[Opening PROVIDED INFORMATION section]
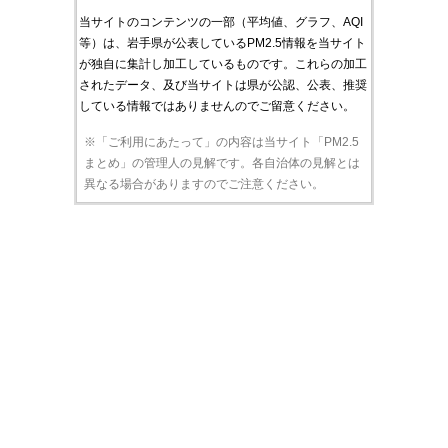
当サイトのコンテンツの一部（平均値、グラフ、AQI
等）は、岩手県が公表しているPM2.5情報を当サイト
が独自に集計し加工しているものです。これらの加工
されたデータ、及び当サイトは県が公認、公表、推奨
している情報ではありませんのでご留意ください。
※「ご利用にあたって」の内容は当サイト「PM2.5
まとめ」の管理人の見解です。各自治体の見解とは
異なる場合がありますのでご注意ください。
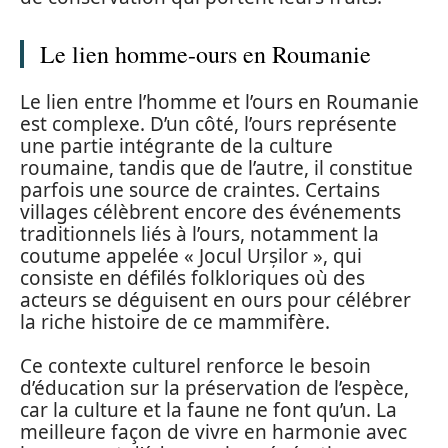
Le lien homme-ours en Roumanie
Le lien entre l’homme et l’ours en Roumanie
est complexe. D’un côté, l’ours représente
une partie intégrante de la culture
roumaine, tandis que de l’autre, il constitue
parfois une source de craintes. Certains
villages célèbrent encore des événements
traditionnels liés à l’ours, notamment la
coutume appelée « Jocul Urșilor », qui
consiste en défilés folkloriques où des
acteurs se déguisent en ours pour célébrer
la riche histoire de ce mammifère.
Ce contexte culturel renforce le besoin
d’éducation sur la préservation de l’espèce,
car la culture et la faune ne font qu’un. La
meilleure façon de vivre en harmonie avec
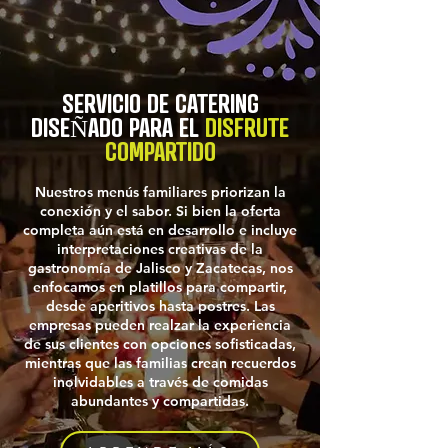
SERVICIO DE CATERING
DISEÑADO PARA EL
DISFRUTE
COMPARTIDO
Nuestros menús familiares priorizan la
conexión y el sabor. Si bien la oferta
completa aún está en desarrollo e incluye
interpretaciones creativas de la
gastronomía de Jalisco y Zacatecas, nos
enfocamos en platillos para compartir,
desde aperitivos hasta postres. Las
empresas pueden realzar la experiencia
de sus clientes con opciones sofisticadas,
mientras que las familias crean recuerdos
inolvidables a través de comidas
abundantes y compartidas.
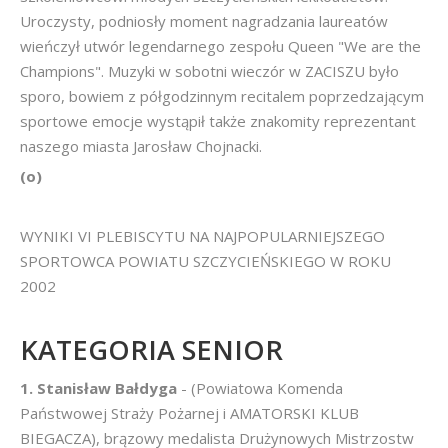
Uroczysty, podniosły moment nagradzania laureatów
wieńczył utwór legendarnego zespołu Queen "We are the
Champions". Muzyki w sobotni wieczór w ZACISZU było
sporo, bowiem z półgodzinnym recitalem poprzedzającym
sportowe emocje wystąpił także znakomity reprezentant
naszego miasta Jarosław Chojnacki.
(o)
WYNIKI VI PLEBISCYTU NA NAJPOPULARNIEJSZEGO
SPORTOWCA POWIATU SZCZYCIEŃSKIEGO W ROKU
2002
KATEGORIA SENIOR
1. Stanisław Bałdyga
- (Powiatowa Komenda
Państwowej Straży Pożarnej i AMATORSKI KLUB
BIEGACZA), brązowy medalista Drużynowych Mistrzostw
[Closing PROVIDED INFORMATION section]
[Opening PROVIDED INFORMATION section]
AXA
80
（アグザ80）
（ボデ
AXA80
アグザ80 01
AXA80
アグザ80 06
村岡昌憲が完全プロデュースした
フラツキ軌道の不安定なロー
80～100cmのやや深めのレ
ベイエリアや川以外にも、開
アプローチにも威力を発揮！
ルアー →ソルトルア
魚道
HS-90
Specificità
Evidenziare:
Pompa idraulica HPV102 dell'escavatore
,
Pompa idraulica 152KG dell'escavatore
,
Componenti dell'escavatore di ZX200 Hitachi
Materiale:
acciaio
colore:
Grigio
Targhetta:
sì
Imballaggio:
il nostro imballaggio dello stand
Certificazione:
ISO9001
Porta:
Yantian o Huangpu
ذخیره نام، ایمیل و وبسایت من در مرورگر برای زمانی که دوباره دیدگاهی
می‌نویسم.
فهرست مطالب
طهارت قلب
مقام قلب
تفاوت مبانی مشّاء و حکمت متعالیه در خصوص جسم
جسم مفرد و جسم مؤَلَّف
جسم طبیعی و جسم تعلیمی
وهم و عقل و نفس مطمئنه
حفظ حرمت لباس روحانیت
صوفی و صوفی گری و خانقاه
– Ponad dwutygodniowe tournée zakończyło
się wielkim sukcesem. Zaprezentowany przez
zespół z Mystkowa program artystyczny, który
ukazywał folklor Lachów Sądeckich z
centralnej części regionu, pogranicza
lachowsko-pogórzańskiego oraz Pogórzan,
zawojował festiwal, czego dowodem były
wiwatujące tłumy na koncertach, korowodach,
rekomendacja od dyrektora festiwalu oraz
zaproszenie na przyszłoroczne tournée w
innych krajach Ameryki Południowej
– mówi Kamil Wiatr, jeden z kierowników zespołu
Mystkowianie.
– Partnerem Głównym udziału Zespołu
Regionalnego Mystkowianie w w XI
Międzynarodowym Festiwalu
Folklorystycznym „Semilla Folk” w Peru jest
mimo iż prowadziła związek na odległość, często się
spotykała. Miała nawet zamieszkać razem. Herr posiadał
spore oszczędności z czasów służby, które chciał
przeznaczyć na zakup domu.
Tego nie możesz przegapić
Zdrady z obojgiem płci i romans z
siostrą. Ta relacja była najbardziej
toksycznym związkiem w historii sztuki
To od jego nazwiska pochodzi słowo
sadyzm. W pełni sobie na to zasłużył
[Closing PROVIDED INFORMATION section]
§ ACTIVITY: Exactly how many lines of the records include "oraz"? Provide the number by itself.

§ EXPECTED ANSWER: 2